I’ve developed the Bilberry Hugo Theme and yesterday a user wanted to change the directory name from bilberry-hugo-theme to bilberry, but this caused an error on his side.

The problem is that I’ve wanted to code via the DRY principle and hacked on the partials includes:

{{  if or (fileExists (print "layouts/partials/content-type/" .Type ".html") ) (fileExists (print "themes/bilberry-hugo-theme/layouts/partials/content-type/" .Type ".html")) }}

Therefore I hardcoded the theme’s directory name.

Now I want to improve this so that the users can change the directory name.
I thought I can simply do something like this:

{{  if or (fileExists (print "layouts/partials/content-type/" .Type ".html") ) (fileExists (print "themes/" .Site.Theme "/layouts/partials/content-type/" .Type ".html")) }}

(Using a .Site.Theme variable or something similar because the theme var matches the themes directory name…)

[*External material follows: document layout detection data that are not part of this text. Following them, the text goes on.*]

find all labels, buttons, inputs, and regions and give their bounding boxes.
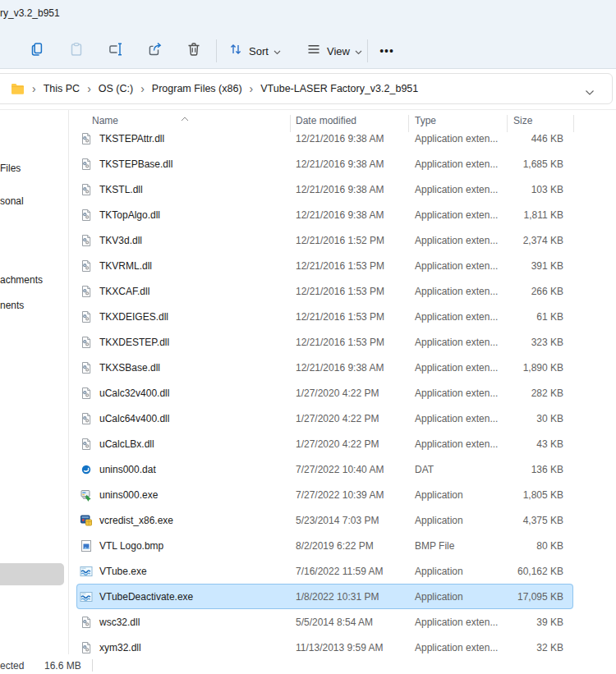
- sidebar-item-personal[interactable]: sonal: [0, 195, 24, 207]
- column-separator[interactable]: [408, 115, 409, 132]
- sort-label: Sort: [249, 45, 269, 57]
- column-header-name[interactable]: Name: [92, 115, 118, 126]
- toolbar-separator: [216, 39, 217, 62]
- more-icon: •••: [379, 44, 394, 57]
- paste-button[interactable]: [62, 36, 91, 66]
- share-icon: [147, 41, 163, 61]
- view-button[interactable]: View: [306, 36, 367, 66]
- table-row[interactable]: TKVRML.dll 12/21/2016 1:53 PM Applicatio…: [76, 253, 573, 278]
- selection-status-text: ected: [0, 660, 24, 672]
- table-row[interactable]: TKXCAF.dll 12/21/2016 1:53 PM Applicatio…: [76, 278, 573, 304]
- dll-file-icon: [80, 234, 93, 247]
- toolbar-separator: [367, 39, 368, 62]
- status-bar: ected 16.6 MB: [0, 657, 616, 674]
- table-row[interactable]: unins000.exe 7/27/2022 10:39 AM Applicat…: [76, 482, 573, 507]
- column-header-type[interactable]: Type: [415, 115, 436, 126]
- selection-size-text: 16.6 MB: [44, 660, 81, 672]
- sidebar-divider: [68, 110, 69, 654]
- dll-file-icon: [80, 438, 93, 451]
- column-separator[interactable]: [573, 115, 574, 132]
- installer-package-icon: [80, 514, 93, 527]
- sidebar-item-highlight[interactable]: [0, 563, 64, 585]
- table-row[interactable]: TKTopAlgo.dll 12/21/2016 9:38 AM Applica…: [76, 202, 573, 227]
- table-row[interactable]: TKXDESTEP.dll 12/21/2016 1:53 PM Applica…: [76, 329, 573, 355]
- table-row[interactable]: uCalc32v400.dll 1/27/2020 4:22 PM Applic…: [76, 380, 573, 406]
- file-list: TKSTEPAttr.dll 12/21/2016 9:38 AM Applic…: [76, 126, 573, 660]
- column-header-date-modified[interactable]: Date modified: [296, 115, 356, 126]
- table-row[interactable]: vcredist_x86.exe 5/23/2014 7:03 PM Appli…: [76, 507, 573, 533]
- view-label: View: [327, 45, 350, 57]
- sort-ascending-caret-icon: [181, 110, 189, 125]
- copy-icon: [29, 41, 45, 61]
- rename-icon: [108, 41, 124, 61]
- share-button[interactable]: [140, 36, 170, 66]
- cut-button[interactable]: [0, 36, 7, 66]
- chevron-down-icon: [274, 44, 281, 58]
- vtube-app-icon: [80, 565, 93, 578]
- delete-button[interactable]: [179, 36, 209, 66]
- dll-file-icon: [80, 209, 93, 222]
- chevron-down-icon: [355, 44, 362, 58]
- breadcrumb-this-pc[interactable]: This PC: [44, 83, 80, 94]
- more-options-button[interactable]: •••: [372, 36, 402, 66]
- sort-button[interactable]: Sort: [228, 36, 287, 66]
- dll-file-icon: [80, 259, 93, 273]
- column-header-size[interactable]: Size: [513, 115, 532, 126]
- table-row[interactable]: TKXDEIGES.dll 12/21/2016 1:53 PM Applica…: [76, 304, 573, 329]
- dll-file-icon: [80, 183, 93, 196]
- dll-file-icon: [80, 361, 93, 374]
- breadcrumb-chevron-icon: ›: [133, 83, 152, 94]
- table-row[interactable]: VTubeDeactivate.exe 1/8/2022 10:31 PM Ap…: [76, 584, 573, 609]
- table-row[interactable]: VTL Logo.bmp 8/2/2019 6:22 PM BMP File 8…: [76, 533, 573, 558]
- view-icon: [306, 42, 321, 60]
- dll-file-icon: [80, 310, 93, 323]
- title-toolbar-area: ry_v3.2_b951: [0, 0, 616, 69]
- dll-file-icon: [80, 387, 93, 400]
- explorer-tab-title[interactable]: ry_v3.2_b951: [0, 7, 60, 19]
- column-separator[interactable]: [290, 115, 291, 132]
- dll-file-icon: [80, 285, 93, 298]
- copy-button[interactable]: [22, 36, 52, 66]
- breadcrumb-program-files-x86[interactable]: Program Files (x86): [152, 83, 242, 94]
- address-dropdown-button[interactable]: [585, 85, 595, 99]
- dll-file-icon: [80, 158, 93, 171]
- table-row[interactable]: TKSTEPBase.dll 12/21/2016 9:38 AM Applic…: [76, 151, 573, 177]
- delete-icon: [186, 41, 202, 61]
- dll-file-icon: [80, 641, 93, 654]
- table-row[interactable]: uCalcLBx.dll 1/27/2020 4:22 PM Applicati…: [76, 431, 573, 456]
- cut-icon: [0, 41, 1, 61]
- column-header-row: Name Date modified Type Size: [69, 110, 616, 133]
- table-row[interactable]: TKV3d.dll 12/21/2016 1:52 PM Application…: [76, 227, 573, 253]
- breadcrumb-current-folder[interactable]: VTube-LASER Factory_v3.2_b951: [260, 83, 418, 94]
- dll-file-icon: [80, 412, 93, 425]
- sidebar-item-documents[interactable]: nents: [0, 300, 24, 311]
- dat-file-icon: [80, 463, 93, 476]
- uninstaller-icon: [80, 488, 93, 502]
- address-bar[interactable]: › This PC › OS (C:) › Program Files (x86…: [0, 73, 613, 104]
- file-explorer-window: ry_v3.2_b951: [0, 0, 616, 674]
- rename-button[interactable]: [101, 36, 131, 66]
- table-row[interactable]: unins000.dat 7/27/2022 10:40 AM DAT 136 …: [76, 456, 573, 482]
- table-row[interactable]: VTube.exe 7/16/2022 11:59 AM Application…: [76, 558, 573, 584]
- sidebar-item-files[interactable]: Files: [0, 163, 21, 174]
- vtube-app-icon: [80, 590, 93, 603]
- dll-file-icon: [80, 132, 93, 145]
- column-separator[interactable]: [507, 115, 508, 132]
- breadcrumb-chevron-icon: ›: [80, 83, 99, 94]
- sort-icon: [228, 42, 243, 60]
- table-row[interactable]: TKSTL.dll 12/21/2016 9:38 AM Application…: [76, 177, 573, 202]
- folder-icon: [11, 83, 25, 94]
- dll-file-icon: [80, 616, 93, 629]
- dll-file-icon: [80, 336, 93, 349]
- bmp-image-icon: [80, 539, 93, 552]
- paste-icon: [68, 41, 85, 61]
- status-separator: [92, 659, 93, 672]
- table-row[interactable]: TKXSBase.dll 12/21/2016 9:38 AM Applicat…: [76, 355, 573, 380]
- breadcrumb-chevron-icon: ›: [242, 83, 261, 94]
- sidebar-item-attachments[interactable]: achments: [0, 274, 43, 286]
- table-row[interactable]: uCalc64v400.dll 1/27/2020 4:22 PM Applic…: [76, 406, 573, 431]
- table-row[interactable]: wsc32.dll 5/5/2014 8:54 AM Application e…: [76, 609, 573, 635]
- breadcrumb-os-c[interactable]: OS (C:): [99, 83, 133, 94]
- breadcrumb-chevron-icon: ›: [25, 83, 44, 94]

But this variable is not available, and I’ve found nothing in the docs.

Do you have any idea to archive this?

A second issue will occur if the user changes the default themes/ folder.

I’m tracking this via:

Best regards and thanks for your help.


@bep, @digitalcraftsman

Do you guys have an approach to archive this?
Otherwise, it would be nice to have this kind of site variable in an upcoming HUGO release. (Feature Request)

I don’t think we will add a theme variable. You are the first asking for it, and to me it looks like a workaround/hack/symptom of another problem. Which means that we should try to solve “that other problem”.

Thx for your reply!

The only alternative that comes to my mind would be to create folders for each post type in the layouts/ directory and use this way to generate the layouts for the post types in my theme.

It seems that the restriction for the hardcoded theme name is not that important to copy the same default code for each post type.

The advantage of my workaround/hack is that users can quickly create their custom post types, without in-depth knowledge of the Hugo templating workflow or even HTML, by only editing one file.